We talked to Joseph Stafford, one of the parent supervisors of the Newton Central School kapa haka group about how he’s seen the tamariki benefit from learning kapa haka and te Reo Māori.
How long has the kapa haka group been running? Ten years.
How many members does it have? It can vary from 12 to 93.
The kapa haka group members are also students in Te Uru Karaka, the immersion unit at Newton Central. What do the kids get out of being in the group? What changes do you see in them after they join? Kapa haka is one of our major conduits for learning language, culture, customs, history, discipline, conduct and social behaviour. We see powerful growth in confidence, leadership, followership, cooperation, articulation, music, choreography, dance and story-telling. Like a flock of birds, everyone is important and no one gets left behind.
What will the group be performing in Takutai Square on Friday? An Entry, a number of action songs, chorale items, traditional chants, a poi, a haka, and Exit.

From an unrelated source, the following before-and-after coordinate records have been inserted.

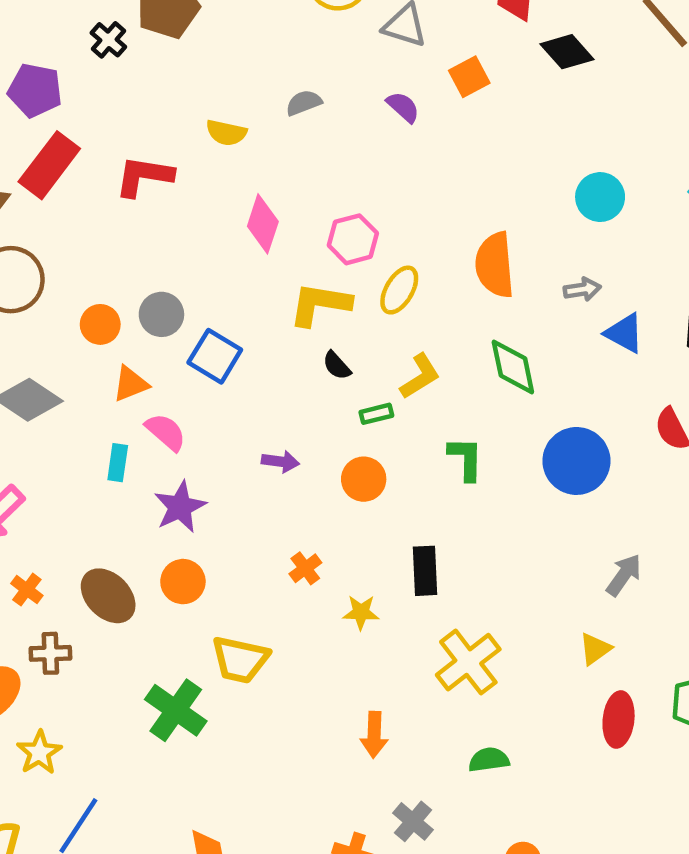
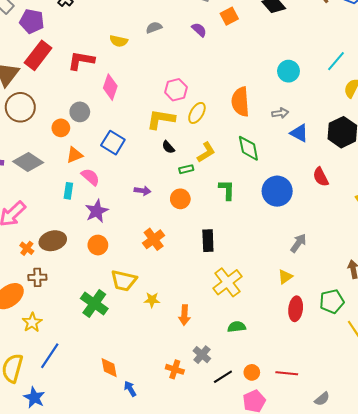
pink diamond: (263, 224) -> (110, 87), moved
gray circle: (161, 314) -> (80, 112), moved
orange cross: (305, 568) -> (154, 239), size x1.5
brown ellipse: (108, 596) -> (53, 241), moved, turned -60
yellow star: (361, 612) -> (152, 300), moved

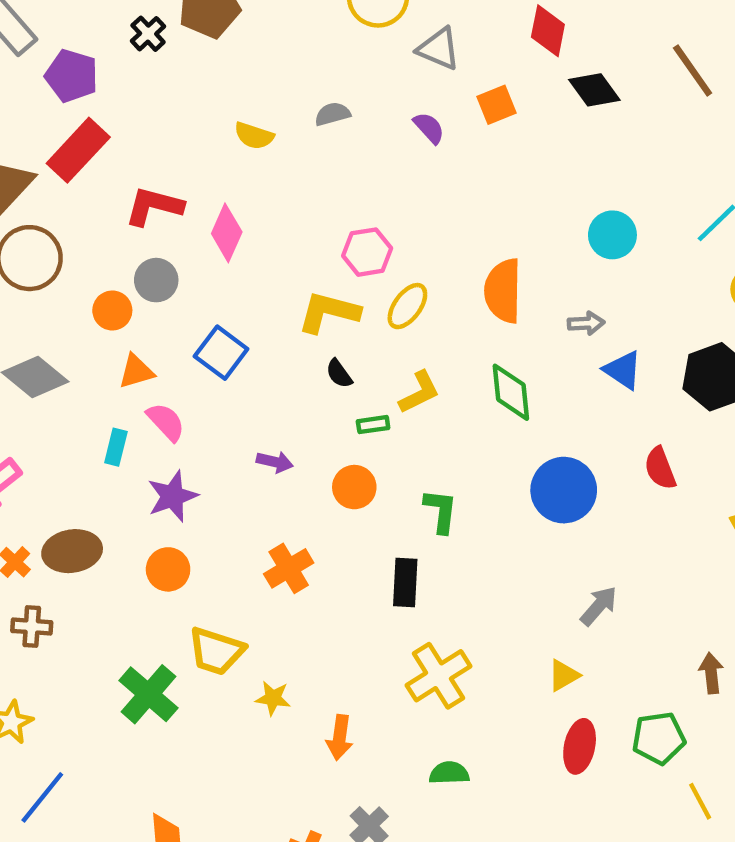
red L-shape: (81, 61) -> (154, 206), moved
green L-shape: (227, 190) -> (441, 511), moved

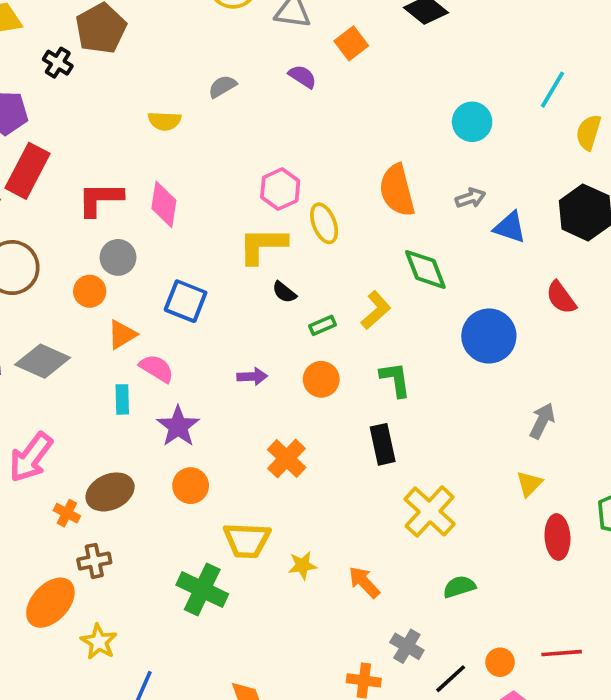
yellow ellipse: (407, 306) -> (324, 223), turned -42
yellow L-shape: (419, 392) -> (376, 310), moved
orange arrow: (340, 737) -> (364, 582), turned 144

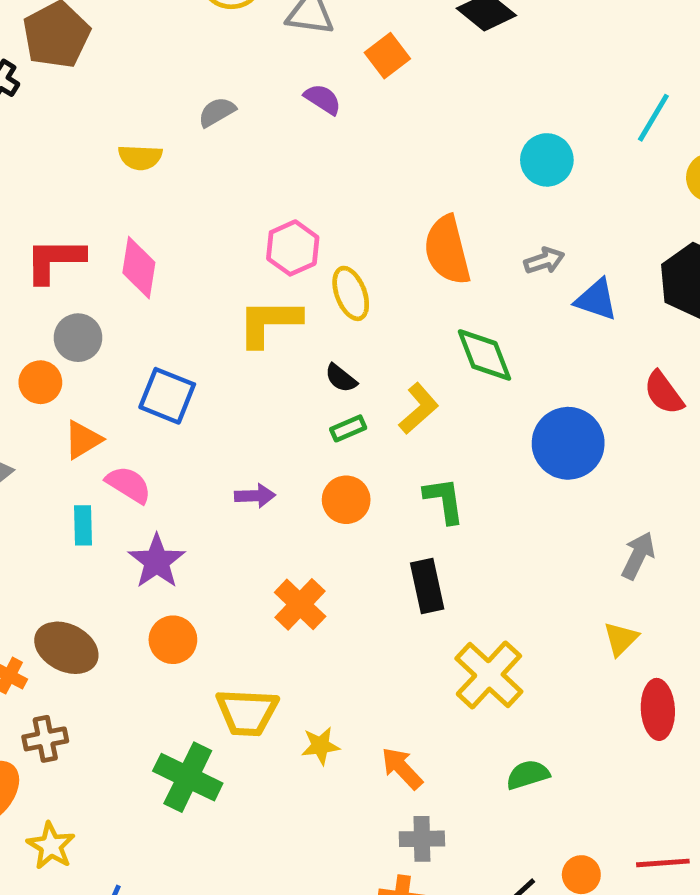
black semicircle: (284, 292) -> (341, 378), moved
brown ellipse: (110, 492) -> (66, 648), turned 51
gray cross: (407, 646) -> (422, 839), moved, turned -32

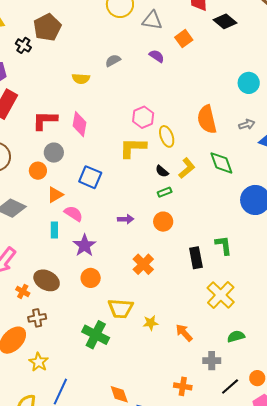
yellow L-shape: (419, 408) -> (187, 168), moved
green L-shape: (444, 500) -> (224, 245), moved
gray cross: (422, 839) -> (212, 361), moved

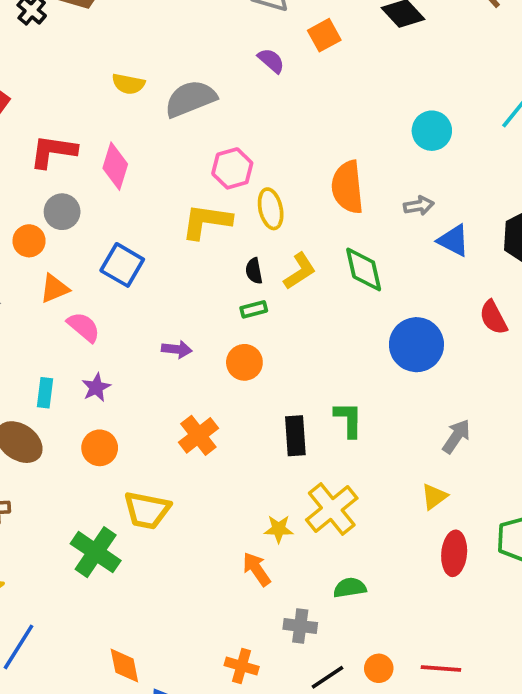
gray semicircle: (113, 61) -> (190, 99), moved, size x1.8
black semicircle: (162, 171) -> (254, 271), turned 32
cyan rectangle: (54, 230) -> (45, 393), moved
purple star: (85, 245) -> (96, 387), size x0.7
yellow star: (151, 323) -> (279, 529), moved

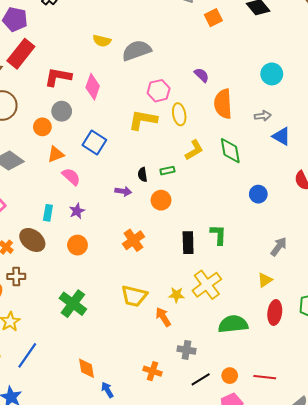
purple semicircle: (271, 61) -> (202, 75), moved
black semicircle: (254, 271) -> (142, 175), moved
blue circle: (416, 345) -> (258, 194), size x0.6
yellow trapezoid: (147, 510) -> (134, 296), moved
green semicircle: (350, 588) -> (233, 324), moved, size x1.6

This is Te Wiki o te Reo Māori – what role does kapa haka play in introducing the tamariki to the Māori language? Kapa haka is not an entertainment vehicle only, it is a doorway to exposing our children to authentic Māori occasions and events that promote, elevate and normalise te Reo Māori. All of our children are bi-lingual, bi-literate, and bi-cultural.
The Newton Central School kapa haka group will perform in Takutai Square at 1pm on Thursday 18th October.